# Trane XE90 pressure switch problem



## incarmel (Oct 4, 2012)

Got 3-flash code for pressure switch problem on my trane xe90 system (~15 year old).
The inducer fan runs with normal sound. Can see the turning of fan.
Opened the front tube to pressure switch and saw water dripping out. Dirty brown rusty water also came out of the front hole on the pressure switch.
Opened the back tube to pressure switch. Can feel air coming out of this tube but don't know the pressure.
I suspect the pressure switch is dead.
Any suggestions for this issues?

Thanks.


----------



## Wuzzat? (Oct 4, 2012)

Get the specs for the switch and simulate the setpoint pressure by using a column of water.  You'll need some tubing from the hardware store, and a meter.

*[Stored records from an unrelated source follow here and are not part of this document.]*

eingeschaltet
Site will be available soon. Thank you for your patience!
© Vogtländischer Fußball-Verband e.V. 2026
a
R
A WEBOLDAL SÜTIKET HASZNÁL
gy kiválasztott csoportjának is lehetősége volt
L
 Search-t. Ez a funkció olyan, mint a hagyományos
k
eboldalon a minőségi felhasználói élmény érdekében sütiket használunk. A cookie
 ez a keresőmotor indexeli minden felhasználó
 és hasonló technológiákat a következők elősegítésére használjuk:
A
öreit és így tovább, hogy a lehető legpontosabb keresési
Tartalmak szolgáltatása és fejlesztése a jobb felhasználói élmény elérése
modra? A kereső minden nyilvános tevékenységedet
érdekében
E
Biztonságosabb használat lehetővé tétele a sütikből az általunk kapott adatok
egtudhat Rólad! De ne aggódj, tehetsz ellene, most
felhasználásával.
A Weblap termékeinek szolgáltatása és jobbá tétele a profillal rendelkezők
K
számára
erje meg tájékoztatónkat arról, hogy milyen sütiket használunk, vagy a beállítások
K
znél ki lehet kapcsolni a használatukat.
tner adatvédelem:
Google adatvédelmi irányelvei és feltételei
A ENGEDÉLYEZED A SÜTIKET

If it's like 0.05" WC [about 3/64"] you may want to put a drop of hand dishwashing liquid in the water.  It breaks the surface tension so you get  a more accurate reading.
Or you can slope the tubing which will amplify how visible this 3/64" is.  A 10 degree slope will give you a 17/64" difference.

From Grainger, roughly half of their switches cost between $44 and $26.


----------



## kok328 (Oct 4, 2012)

clean the openings on the inducer motor where the tubes connect & check the exhaust pipe for wasps/bees nest looking for any blockage that may prevent the pressure switch from "making".


----------



## incarmel (Oct 5, 2012)

kok328 said:
			
		

> clean the openings on the inducer motor where the tubes connect & check the exhaust pipe for wasps/bees nest looking for any blockage that may prevent the pressure switch from "making".

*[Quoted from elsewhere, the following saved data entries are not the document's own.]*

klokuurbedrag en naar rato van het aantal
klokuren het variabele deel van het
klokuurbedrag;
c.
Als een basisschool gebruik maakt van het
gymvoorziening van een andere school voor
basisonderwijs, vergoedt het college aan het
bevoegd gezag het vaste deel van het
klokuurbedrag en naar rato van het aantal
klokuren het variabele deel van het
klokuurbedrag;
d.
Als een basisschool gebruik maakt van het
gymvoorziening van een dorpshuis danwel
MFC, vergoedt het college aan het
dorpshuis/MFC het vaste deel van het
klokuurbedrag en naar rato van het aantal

My contractor just extended the exhaust pipe to ~9" tall. I assume it is clean inside. 

The inducer motor/drain tube are also clear.


----------



## incarmel (Oct 5, 2012)

Wuzzat? said:
			
		

> Get the specs for the switch and simulate the setpoint pressure by using a column of water.  You'll need some tubing from the hardware store, and a meter.
> 
> If it's like 0.05" WC [about 3/64"] you may want to put a drop of hand dishwashing liquid in the water.  It breaks the surface tension so you get  a more accurate reading.
> Or you can slope the tubing which will amplify how visible this 3/64" is.  A 10 degree slope will give you a 17/64" difference.
> ...



Ordered a new switch and will arrive tomorrow. Will update.

Update:
My new pressure switch arrived. 
Put it to replace the old one.
The furnace back to work.

Thank you guys for the help.


----------